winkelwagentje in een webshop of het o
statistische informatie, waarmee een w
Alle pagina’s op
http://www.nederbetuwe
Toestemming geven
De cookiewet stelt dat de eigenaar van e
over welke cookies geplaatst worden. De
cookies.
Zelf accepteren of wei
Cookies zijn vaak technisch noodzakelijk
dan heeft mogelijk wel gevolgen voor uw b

- - -

### Directions for this task
Each line of the data above must be restated word for word.

### Answer section
winkelwagentje in een webshop of het o
statistische informatie, waarmee een w
Alle pagina’s op
http://www.nederbetuwe
Toestemming geven
De cookiewet stelt dat de eigenaar van e
over welke cookies geplaatst worden. De
cookies.
Zelf accepteren of wei
Cookies zijn vaak technisch noodzakelijk
dan heeft mogelijk wel gevolgen voor uw b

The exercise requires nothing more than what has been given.